>>>

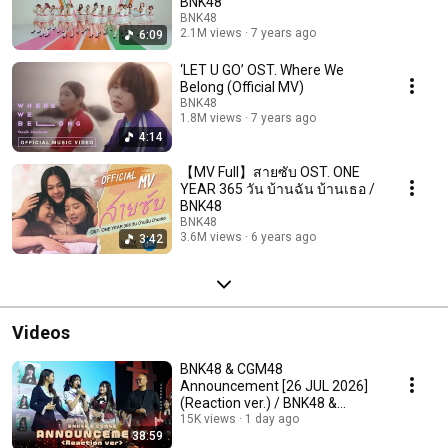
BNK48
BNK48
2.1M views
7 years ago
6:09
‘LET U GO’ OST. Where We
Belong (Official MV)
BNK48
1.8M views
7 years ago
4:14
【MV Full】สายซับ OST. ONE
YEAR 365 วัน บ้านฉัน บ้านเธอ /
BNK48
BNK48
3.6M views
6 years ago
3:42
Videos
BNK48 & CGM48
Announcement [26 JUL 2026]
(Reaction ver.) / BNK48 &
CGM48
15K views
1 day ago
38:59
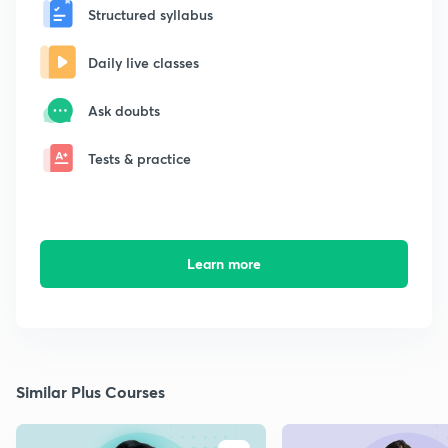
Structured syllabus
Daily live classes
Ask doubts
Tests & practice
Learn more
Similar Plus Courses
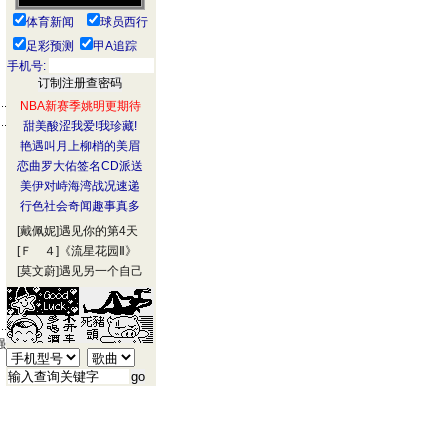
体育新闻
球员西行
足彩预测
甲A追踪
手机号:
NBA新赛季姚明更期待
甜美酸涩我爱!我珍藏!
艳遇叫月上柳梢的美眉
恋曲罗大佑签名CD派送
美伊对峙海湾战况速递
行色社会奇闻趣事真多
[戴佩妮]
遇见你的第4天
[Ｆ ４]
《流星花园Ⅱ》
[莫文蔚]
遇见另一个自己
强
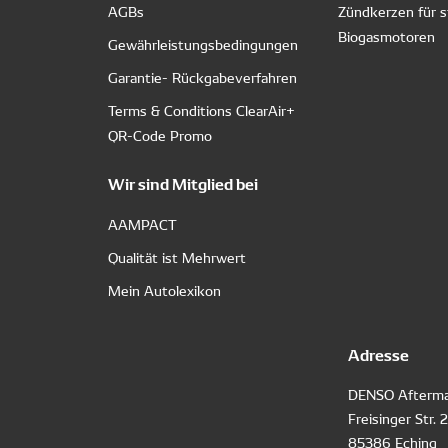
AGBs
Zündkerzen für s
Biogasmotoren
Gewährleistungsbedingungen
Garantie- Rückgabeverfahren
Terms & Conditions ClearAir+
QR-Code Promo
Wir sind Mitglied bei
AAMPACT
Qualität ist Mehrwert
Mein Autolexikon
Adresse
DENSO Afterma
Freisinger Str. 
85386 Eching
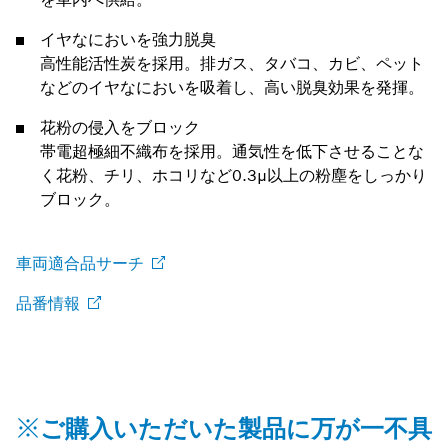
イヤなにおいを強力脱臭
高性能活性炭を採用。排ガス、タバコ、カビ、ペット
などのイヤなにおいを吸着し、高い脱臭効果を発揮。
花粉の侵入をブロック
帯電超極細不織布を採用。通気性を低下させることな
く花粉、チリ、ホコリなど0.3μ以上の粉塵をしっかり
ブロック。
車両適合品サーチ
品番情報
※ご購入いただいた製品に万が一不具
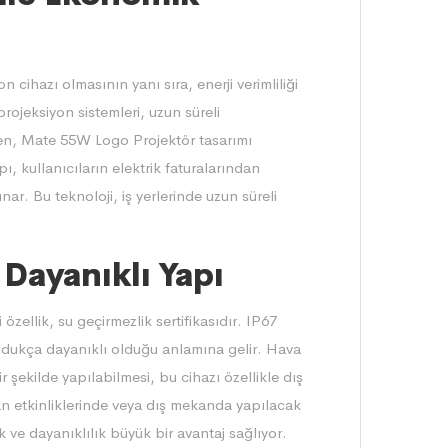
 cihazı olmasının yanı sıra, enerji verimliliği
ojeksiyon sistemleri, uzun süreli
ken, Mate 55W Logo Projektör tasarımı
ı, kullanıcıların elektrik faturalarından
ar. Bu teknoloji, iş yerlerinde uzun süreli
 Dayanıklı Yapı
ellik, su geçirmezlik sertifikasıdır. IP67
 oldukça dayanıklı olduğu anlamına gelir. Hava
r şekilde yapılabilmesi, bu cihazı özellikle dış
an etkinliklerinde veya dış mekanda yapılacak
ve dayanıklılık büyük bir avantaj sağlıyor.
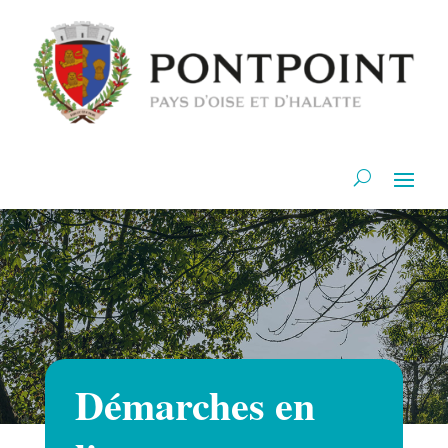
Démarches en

<<<
>>>

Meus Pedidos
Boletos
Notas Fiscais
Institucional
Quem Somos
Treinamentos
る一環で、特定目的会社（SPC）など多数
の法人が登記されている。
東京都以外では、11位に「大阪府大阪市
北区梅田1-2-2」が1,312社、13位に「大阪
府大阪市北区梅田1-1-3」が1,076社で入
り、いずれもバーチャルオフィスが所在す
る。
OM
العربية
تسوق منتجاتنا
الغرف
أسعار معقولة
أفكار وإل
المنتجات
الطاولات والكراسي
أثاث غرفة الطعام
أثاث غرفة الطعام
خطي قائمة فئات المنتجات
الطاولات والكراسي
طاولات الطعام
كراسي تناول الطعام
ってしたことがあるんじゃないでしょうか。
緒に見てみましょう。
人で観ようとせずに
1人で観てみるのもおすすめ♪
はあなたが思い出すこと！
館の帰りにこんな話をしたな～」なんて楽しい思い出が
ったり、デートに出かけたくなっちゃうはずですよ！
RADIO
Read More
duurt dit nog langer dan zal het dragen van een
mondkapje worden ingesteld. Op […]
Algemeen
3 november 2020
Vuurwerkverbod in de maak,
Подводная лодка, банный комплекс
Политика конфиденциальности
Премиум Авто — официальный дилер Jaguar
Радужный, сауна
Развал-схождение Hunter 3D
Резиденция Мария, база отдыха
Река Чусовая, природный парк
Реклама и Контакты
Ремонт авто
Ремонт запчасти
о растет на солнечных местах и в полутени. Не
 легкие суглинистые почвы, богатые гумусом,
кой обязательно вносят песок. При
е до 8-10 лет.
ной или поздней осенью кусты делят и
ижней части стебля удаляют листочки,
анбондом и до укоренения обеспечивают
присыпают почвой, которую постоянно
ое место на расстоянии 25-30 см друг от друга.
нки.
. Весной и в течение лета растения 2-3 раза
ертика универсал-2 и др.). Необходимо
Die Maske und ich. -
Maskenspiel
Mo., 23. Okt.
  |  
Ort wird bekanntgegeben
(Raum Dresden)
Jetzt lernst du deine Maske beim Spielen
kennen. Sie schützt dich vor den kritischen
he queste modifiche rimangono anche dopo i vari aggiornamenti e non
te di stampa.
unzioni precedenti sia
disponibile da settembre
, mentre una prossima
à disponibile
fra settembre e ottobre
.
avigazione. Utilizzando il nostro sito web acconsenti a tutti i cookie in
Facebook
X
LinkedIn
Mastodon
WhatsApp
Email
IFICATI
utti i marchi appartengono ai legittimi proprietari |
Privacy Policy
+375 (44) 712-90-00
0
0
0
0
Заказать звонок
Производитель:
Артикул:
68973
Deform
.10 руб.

<<<

◆ **EXERCISE PROMPT**: Within the data, tally each line containing the string "settembre". Answer with the number by itself.

◆ **ANSWER TO THIS PROBLEM**: 2